It's easy to dismiss the National Conservatism conference last week as the farcical death throes of a mortally wounded party. But the Tories' forecasted defeat makes National Conservatism more dangerous, not less.
It's easy to dismiss the National Conservatism conference in London last week as a mere spectacle: a party and a political movement in their death throes.
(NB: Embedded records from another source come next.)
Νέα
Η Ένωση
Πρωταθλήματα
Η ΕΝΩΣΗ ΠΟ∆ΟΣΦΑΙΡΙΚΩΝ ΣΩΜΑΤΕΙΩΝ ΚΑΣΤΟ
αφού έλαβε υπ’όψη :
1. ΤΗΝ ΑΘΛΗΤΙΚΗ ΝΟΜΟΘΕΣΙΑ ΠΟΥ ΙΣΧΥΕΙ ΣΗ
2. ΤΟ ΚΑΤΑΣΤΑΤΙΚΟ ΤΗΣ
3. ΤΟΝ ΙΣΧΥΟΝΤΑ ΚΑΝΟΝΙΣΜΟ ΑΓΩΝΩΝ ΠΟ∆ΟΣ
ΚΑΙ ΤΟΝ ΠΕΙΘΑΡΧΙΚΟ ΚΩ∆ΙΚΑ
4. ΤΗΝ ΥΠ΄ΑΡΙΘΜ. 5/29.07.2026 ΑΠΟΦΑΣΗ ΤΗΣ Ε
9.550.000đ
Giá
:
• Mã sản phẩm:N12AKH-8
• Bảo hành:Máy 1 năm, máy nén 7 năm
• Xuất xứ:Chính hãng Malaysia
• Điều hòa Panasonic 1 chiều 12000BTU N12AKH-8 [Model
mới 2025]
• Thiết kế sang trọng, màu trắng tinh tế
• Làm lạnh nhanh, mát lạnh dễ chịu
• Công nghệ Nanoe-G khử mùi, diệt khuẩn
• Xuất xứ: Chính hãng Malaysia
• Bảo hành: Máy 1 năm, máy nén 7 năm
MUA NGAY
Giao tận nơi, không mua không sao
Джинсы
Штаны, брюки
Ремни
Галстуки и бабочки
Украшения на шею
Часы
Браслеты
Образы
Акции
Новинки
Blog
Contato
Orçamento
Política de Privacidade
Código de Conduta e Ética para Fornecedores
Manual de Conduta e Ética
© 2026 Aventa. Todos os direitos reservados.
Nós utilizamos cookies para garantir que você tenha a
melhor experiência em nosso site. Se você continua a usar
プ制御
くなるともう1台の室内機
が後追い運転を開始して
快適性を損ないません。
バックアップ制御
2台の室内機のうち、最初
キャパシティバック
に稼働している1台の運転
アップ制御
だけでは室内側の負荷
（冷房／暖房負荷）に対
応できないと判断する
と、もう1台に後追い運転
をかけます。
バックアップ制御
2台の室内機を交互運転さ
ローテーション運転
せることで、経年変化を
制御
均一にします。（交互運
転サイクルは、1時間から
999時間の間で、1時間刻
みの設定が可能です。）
Whether it’s Katharine Birbalsingh discovering that people age and “sadly die"; organiser James Orr asserting the real F-words for north Londoners are “flag, faith, family”; or invocations of something called “total biomedical self-mastery”, the conference provided plenty for anyone from centre-right leftwards to jeer about. Polls say that a Labour victory in 2024 is all but inevitable; if the extreme Right that's taken over the Tories since Brexit insists on debasing itself on its way out the door, let them, right?
Wrong. The conference was every bit as sinister as it was ludicrous. There was Miriam Cates MP pontificating on dipping birth rates - an obviously racist fixation that presupposes that immigration cannot, and should not, be an answer to population shortfalls in European countries. There was the news that the Black activists are "jealous" of the Holocaust and want to replace it with slavery, which is a sentence that apparently makes sense on Planet Daivd Starkey.
And then there was the anti-Semitism that seemed to permeate the event - not so much dog whistles as a small brass orchestra: we heard about “globalists” and “cultural marxists”, and, most shockingly, a petulant complaint from Douglas Murray that just because Germany happened to have “mucked up” we shouldn’t delegitimise all nationalism - including, one can’t help but hearing, nationalism of equal ferocity to the German one, but this time done right.
The conference should remove any doubts that antisemitism from the Right is an even more pressing danger than antisemitism from the Left, and should be tackled at least as robustly; not only because it is the Right that has consistently murderous record on that account, but because the attendees of a conference where the Holocaust was shrugged off and antisemitic codewords were freely bandied about included people already in power - Cabinet ministers, no less.
When Jeremy Corbyn attempted, and failed, to eradicate the stain of antisemitism from his opposition party, he was roundly criticised - and eventually cast out both from the leadership and from Labour. Here, both Michael Gove and Suella Braverman retain their portfolios - and serious pressure on Sunak to remove or censure them is nowhere to be seen.
It would also be a mistake to dismiss the conference because the Conservatives are apparently doomed to lose the next election. First, this is not at all a given; and second, such a defeat would create precisely the conditions for a far-right takeover of a wounded and raging party looking to coalesce. The National Conservatism movement is planting its flag early on precisely to give that party something to coalesce around - and radicalisation is picking up steam; for one vector, read Sian Norris's report on how, of all things, protests against Drag Queens Story Hour became a prefect recruiting and networking ground for the far right.
Bloated, self-important fascism has always been vulnerable to laughter. But it won’t be beaten by ridicule alone. If National Conservatism is a farce, it is a farce that should be taken deadly seriously, with no benefit of the doubt - and no compromise.